Can you find weaknesses with TF-IDF vectorization?

### Issues with TF-IDF

- **Bag-of-words assumption (no semantics)**  
  TF–IDF ignores word order, syntax and meaning. Synonyms and paraphrases (e.g., "car" vs "automobile") won’t match, and semantically similar documents can be missed.

- **Polysemy and ambiguity**  
  A single token can have multiple senses; TF–IDF treats them identically and can return irrelevant documents.

- **Sparse, high-dimensional vectors**  
  Representations are large and sparse, which can be memory- and compute-inefficient at scale, and sensitive to vocabulary mismatch and OOV tokens.
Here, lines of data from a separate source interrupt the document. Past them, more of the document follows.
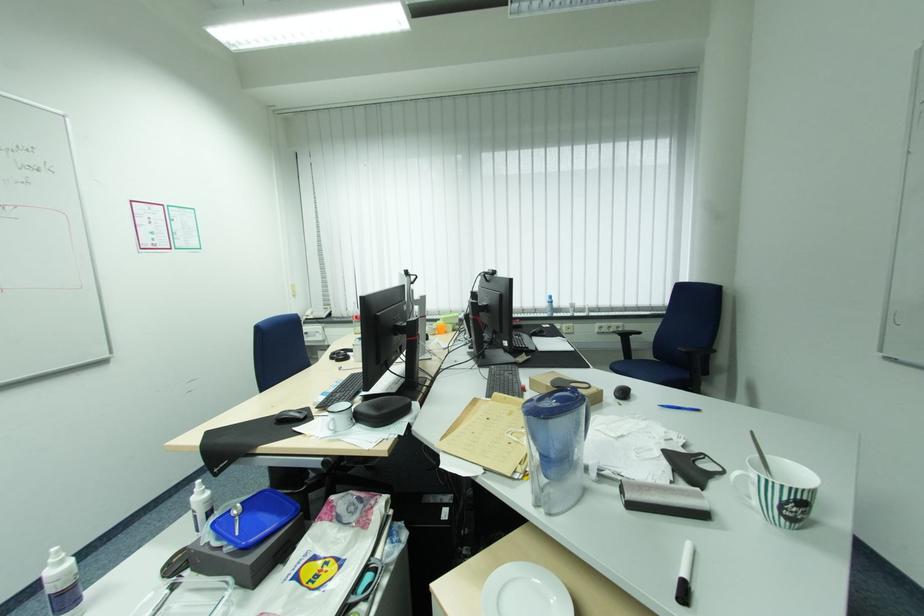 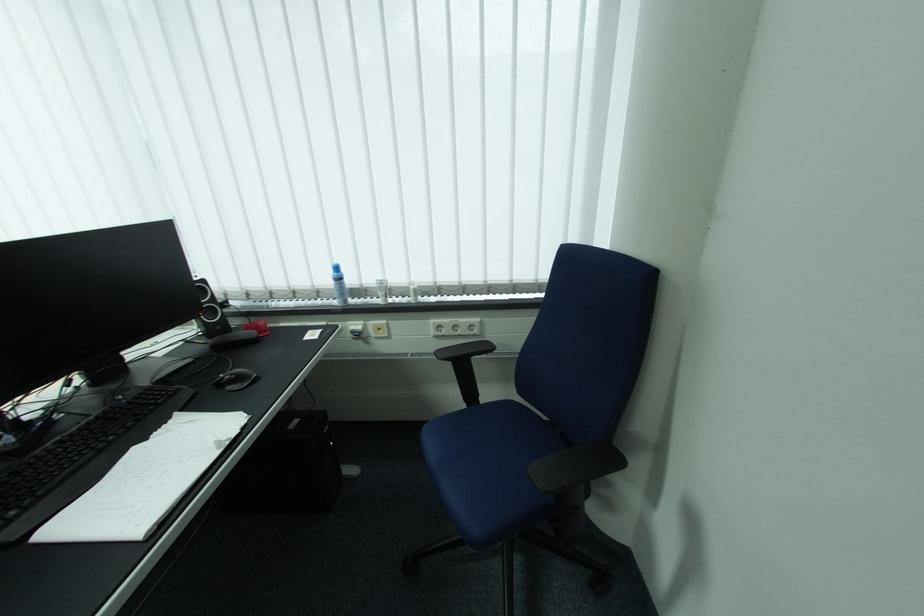 Find the pixel in the second image that matches the point at 552,314 in the first image.

(342, 302) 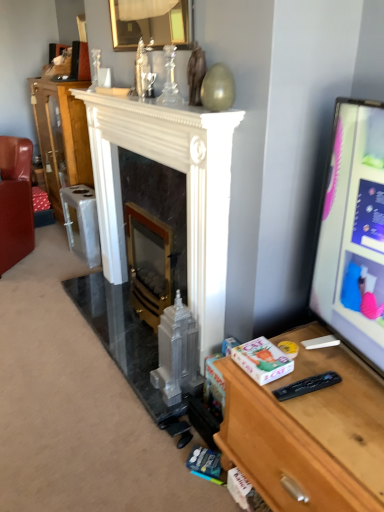 Question: Is white marble fireplace at center to the right of gold metallic fireplace at center, positioned as the 2th fireplace in left-to-right order, from the viewer's perspective?

Choices:
 (A) yes
 (B) no

Answer: (B)

Question: Considering the relative sizes of white marble fireplace at center and gold metallic fireplace at center, the first fireplace when ordered from right to left, in the image provided, is white marble fireplace at center smaller than gold metallic fireplace at center, the first fireplace when ordered from right to left,?

Choices:
 (A) yes
 (B) no

Answer: (B)

Question: Is white marble fireplace at center positioned behind gold metallic fireplace at center, positioned as the 2th fireplace in left-to-right order?

Choices:
 (A) no
 (B) yes

Answer: (B)

Question: From the image's perspective, is white marble fireplace at center above gold metallic fireplace at center, the first fireplace when ordered from right to left?

Choices:
 (A) yes
 (B) no

Answer: (A)

Question: Would you say gold metallic fireplace at center, positioned as the 2th fireplace in left-to-right order, is part of white marble fireplace at center's contents?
- **Length and frequency bias**  
  Raw term frequency and document length can bias scores (longer docs more likely to contain query terms). IDF can overemphasize rare noise words if corpus statistics are unstable.

- **No contextual or phrase understanding**  
  Multi-word expressions and context-dependent meaning are poorly handled; phrase matches are often missed unless explicitly indexed.

- **Preprocessing dependency**  
  Stemming, lemmatization, stopword lists, tokenization, and case handling can dramatically change results; mismatches in preprocessing between query and documents cause retrieval failures.

- **Scaling and sparsity in multilingual/morphologically rich languages**  
  Languages with rich morphology, diacritics or compound words pose additional challenges for lexical-only matching.

Mitigations include BM25 (better length normalization), query expansion, relevance feedback, LSI/LSA or SVD to capture latent topics, and modern dense (embedding-based) retrieval or hybrid sparse+dense approaches for semantic matching.